This graphic explains one of the biggest problems in American democracy: gerrymandering, the process of drawing legislative districts that distort the will of the people.
Every ten years after the Census, state legislators redraw the boundaries for Congressional seats (and state legislative seats — you might be noticing a conflict of interest here). Imagine you’re a mapmaker hired by a political party to redraw the Congressional districts in the state to maximize your party’s advantage. You can pack supporters of the other party into a few districts, where they’ll run up massive margins but end up “wasting” a lot of votes, or you can split opposition strongholds into several districts friendly to your party, diluting their voting strength. In the simplified graphic above, you can see both cracking and packing employed — the two blue districts have been packed with blue precincts, while the middle red district has split up a block of blue precincts.

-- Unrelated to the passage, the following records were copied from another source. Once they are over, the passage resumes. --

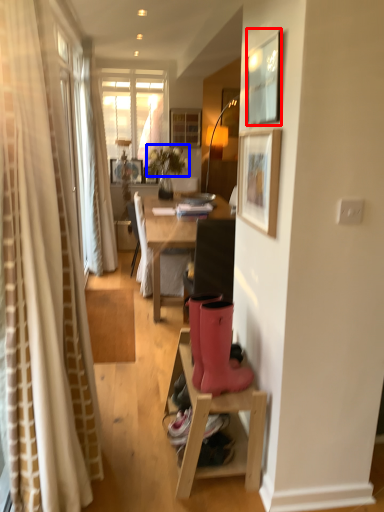 Question: Which object appears closest to the camera in this image, picture frame (highlighted by a red box) or flower (highlighted by a blue box)?

Choices:
 (A) picture frame
 (B) flower

Answer: (A) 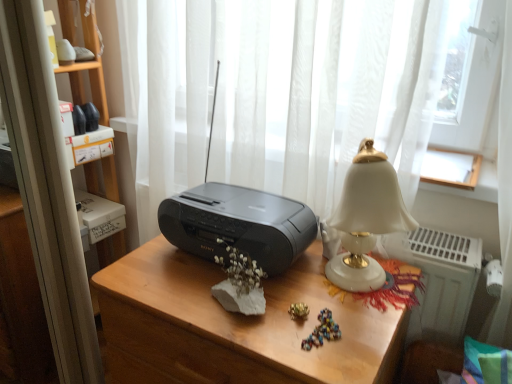 You are a GUI agent. You are given a task and a screenshot of the screen. Output one action in this format:
    pyautogui.click(x=<x>, y=<y>)
    Task: Click on the vacant region below white porcelain lamp at right (from a real-world perspective)
    This screenshot has width=512, height=384.
    Given the screenshot: What is the action you would take?
    pyautogui.click(x=339, y=293) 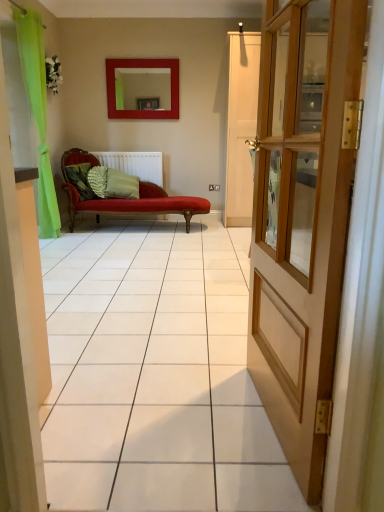 Question: Does matte red mirror at upper center have a larger size compared to wooden door at right?

Choices:
 (A) yes
 (B) no

Answer: (B)

Question: Could you tell me if matte red mirror at upper center is turned towards wooden door at right?

Choices:
 (A) no
 (B) yes

Answer: (B)

Question: Is matte red mirror at upper center to the left of wooden door at right from the viewer's perspective?

Choices:
 (A) yes
 (B) no

Answer: (A)

Question: Does matte red mirror at upper center appear on the right side of wooden door at right?

Choices:
 (A) yes
 (B) no

Answer: (B)

Question: From the image's perspective, is matte red mirror at upper center below wooden door at right?

Choices:
 (A) no
 (B) yes

Answer: (A)

Question: Is matte red mirror at upper center next to wooden door at right?

Choices:
 (A) no
 (B) yes

Answer: (A)

Question: Can you confirm if green textured pillow at center, the second pillow from the left, is shorter than green fabric pillow at center, the first pillow in the right-to-left sequence?

Choices:
 (A) yes
 (B) no

Answer: (A)

Question: From a real-world perspective, is green textured pillow at center, the second pillow in the right-to-left sequence, below green fabric pillow at center, the first pillow in the right-to-left sequence?

Choices:
 (A) yes
 (B) no

Answer: (A)

Question: Is green textured pillow at center, the second pillow from the left, wider than green fabric pillow at center, the first pillow in the right-to-left sequence?

Choices:
 (A) no
 (B) yes

Answer: (A)

Question: Is green textured pillow at center, the second pillow from the left, positioned far away from green fabric pillow at center, positioned as the 3th pillow in left-to-right order?

Choices:
 (A) no
 (B) yes

Answer: (A)

Question: Is the depth of green textured pillow at center, the second pillow in the right-to-left sequence, less than that of green fabric pillow at center, positioned as the 3th pillow in left-to-right order?

Choices:
 (A) no
 (B) yes

Answer: (B)

Question: Could you tell me if green textured pillow at center, the second pillow from the left, is facing green fabric pillow at center, positioned as the 3th pillow in left-to-right order?

Choices:
 (A) no
 (B) yes

Answer: (B)

Question: From the image's perspective, does green fabric pillow at center, positioned as the 3th pillow in left-to-right order, appear lower than white matte radiator at center?

Choices:
 (A) no
 (B) yes

Answer: (B) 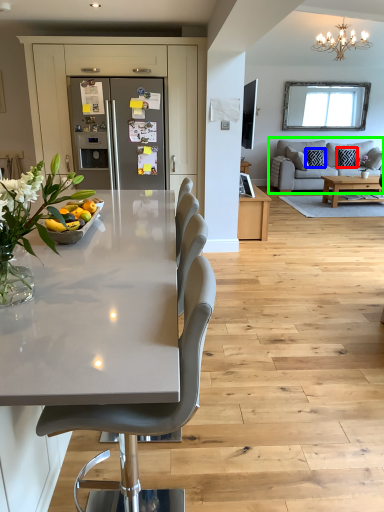 Question: Which object is the closest to the pillow (highlighted by a red box)? Choose among these: pillow (highlighted by a blue box) or studio couch (highlighted by a green box).

Choices:
 (A) pillow
 (B) studio couch

Answer: (A) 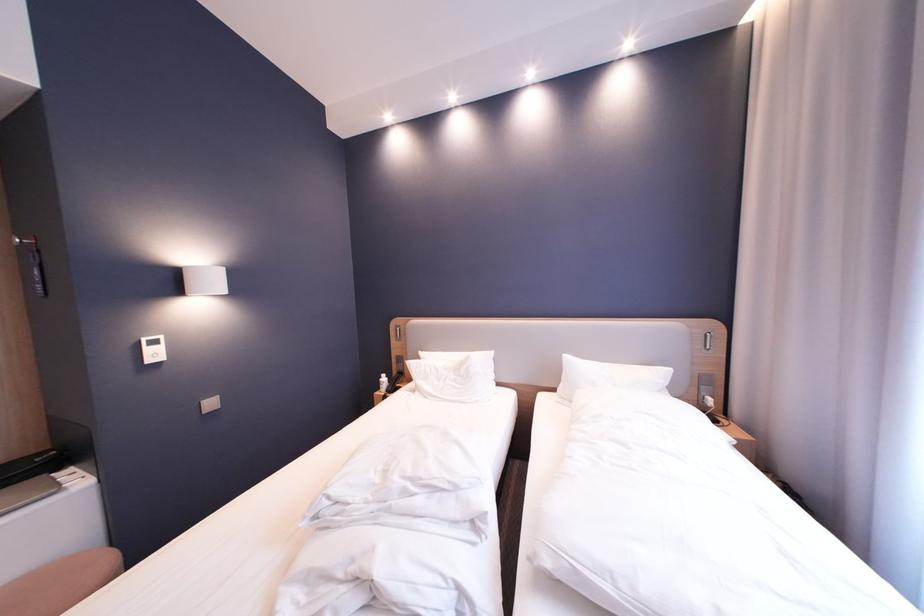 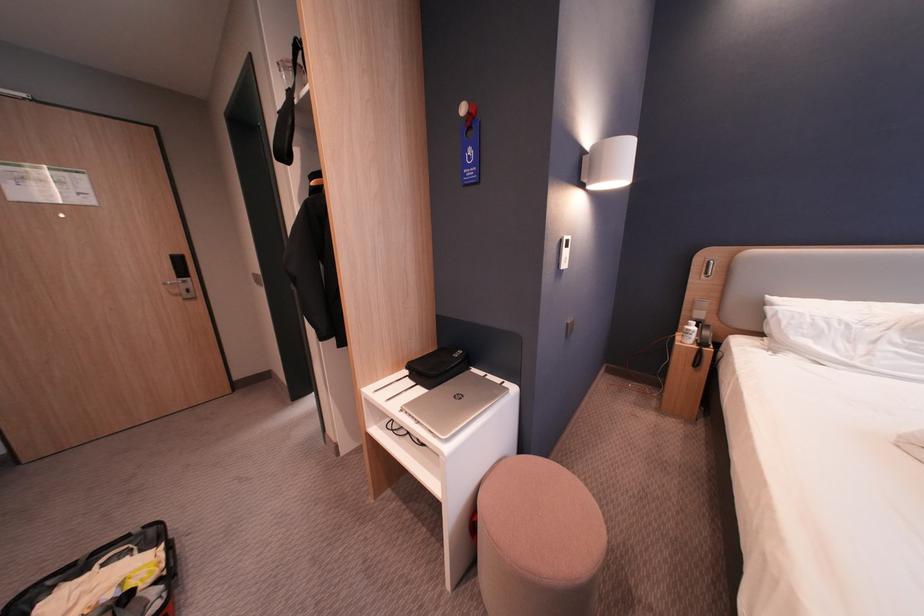 Locate, in the second image, the point that corresponds to (x=51, y=460) in the first image.

(467, 357) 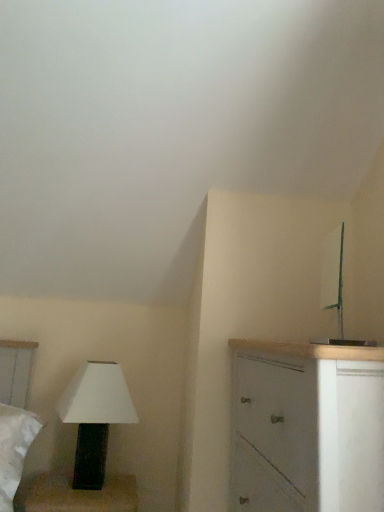 Question: Visually, is white matte cabinet at right positioned to the left or to the right of white matte lamp at lower left?

Choices:
 (A) right
 (B) left

Answer: (A)

Question: Would you say white matte cabinet at right is inside or outside white matte lamp at lower left?

Choices:
 (A) inside
 (B) outside

Answer: (B)

Question: From the image's perspective, is white matte cabinet at right positioned above or below white matte lamp at lower left?

Choices:
 (A) above
 (B) below

Answer: (A)

Question: From a real-world perspective, is white matte lamp at lower left above or below white matte cabinet at right?

Choices:
 (A) above
 (B) below

Answer: (B)

Question: Based on their positions, is white matte lamp at lower left located to the left or right of white matte cabinet at right?

Choices:
 (A) right
 (B) left

Answer: (B)

Question: From the image's perspective, is white matte lamp at lower left located above or below white matte cabinet at right?

Choices:
 (A) below
 (B) above

Answer: (A)

Question: From their relative heights in the image, would you say white matte lamp at lower left is taller or shorter than white matte cabinet at right?

Choices:
 (A) tall
 (B) short

Answer: (B) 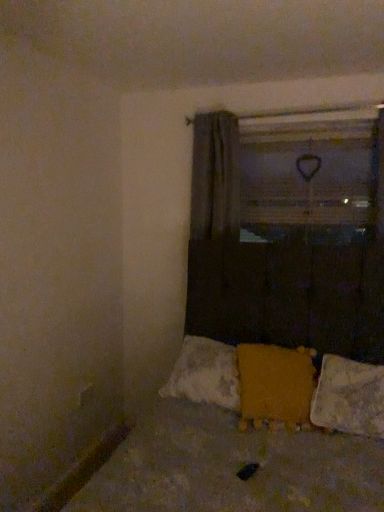 Question: Does white textured pillow at lower right, the second pillow positioned from the left, have a smaller size compared to yellow fuzzy pillow at lower center, which is the 1th pillow in left-to-right order?

Choices:
 (A) yes
 (B) no

Answer: (A)

Question: From the image's perspective, is white textured pillow at lower right, the first pillow from the right, below yellow fuzzy pillow at lower center, which is the 1th pillow in left-to-right order?

Choices:
 (A) no
 (B) yes

Answer: (B)

Question: Is the position of white textured pillow at lower right, the first pillow from the right, more distant than that of yellow fuzzy pillow at lower center, which is the 1th pillow in left-to-right order?

Choices:
 (A) no
 (B) yes

Answer: (A)

Question: From a real-world perspective, is white textured pillow at lower right, the second pillow positioned from the left, beneath yellow fuzzy pillow at lower center, the 2th pillow from the right?

Choices:
 (A) no
 (B) yes

Answer: (B)

Question: In terms of width, does white textured pillow at lower right, the first pillow from the right, look wider or thinner when compared to yellow fabric at center?

Choices:
 (A) wide
 (B) thin

Answer: (A)

Question: Is white textured pillow at lower right, the second pillow positioned from the left, bigger or smaller than yellow fabric at center?

Choices:
 (A) big
 (B) small

Answer: (B)

Question: In terms of height, does white textured pillow at lower right, the first pillow from the right, look taller or shorter compared to yellow fabric at center?

Choices:
 (A) tall
 (B) short

Answer: (A)

Question: Is point (379, 400) positioned closer to the camera than point (203, 346)?

Choices:
 (A) closer
 (B) farther

Answer: (A)

Question: In the image, is yellow fuzzy pillow at lower center, which is the 1th pillow in left-to-right order, on the left side or the right side of white textured pillow at lower right, the second pillow positioned from the left?

Choices:
 (A) right
 (B) left

Answer: (B)

Question: From a real-world perspective, is yellow fuzzy pillow at lower center, the 2th pillow from the right, above or below white textured pillow at lower right, the second pillow positioned from the left?

Choices:
 (A) above
 (B) below

Answer: (A)

Question: Do you think yellow fuzzy pillow at lower center, which is the 1th pillow in left-to-right order, is within white textured pillow at lower right, the first pillow from the right, or outside of it?

Choices:
 (A) outside
 (B) inside

Answer: (A)

Question: In the image, is yellow fuzzy pillow at lower center, which is the 1th pillow in left-to-right order, positioned in front of or behind white textured pillow at lower right, the second pillow positioned from the left?

Choices:
 (A) behind
 (B) front

Answer: (A)

Question: Considering the relative positions of yellow fabric at center and textured yellow fabric at lower center in the image provided, is yellow fabric at center to the left or to the right of textured yellow fabric at lower center?

Choices:
 (A) right
 (B) left

Answer: (A)

Question: Is point (256, 348) positioned closer to the camera than point (235, 382)?

Choices:
 (A) closer
 (B) farther

Answer: (B) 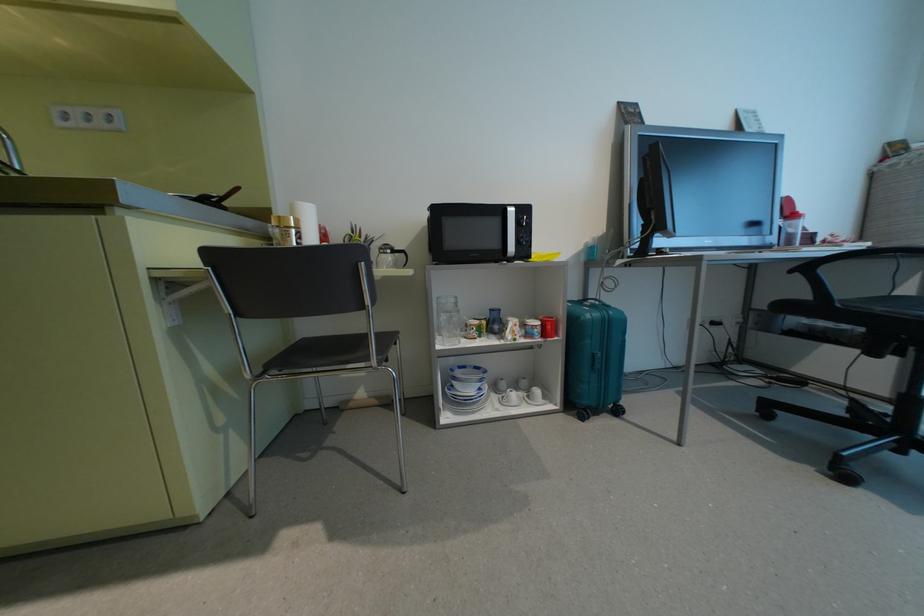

Because the Republicans did well in the 2010 midterms, they had control over the redistricting process in a lot of states, allowing them to draw maps that were very favorable to them. Some of these maps (such as those drawn by Tom Hofeller in North Carolina) have been struck down by courts as racial gerrymanders — the Voting Rights Act prohibits drawing districts that deliberately reduce the political influence of racial minorities via excessive cracking.
But the majority of these gerrymanders have remained in place, and the Supreme Court has held that partisan gerrymandering (drawing maps with the intent to advantage one political party) is something that Congress, not federal courts, must address.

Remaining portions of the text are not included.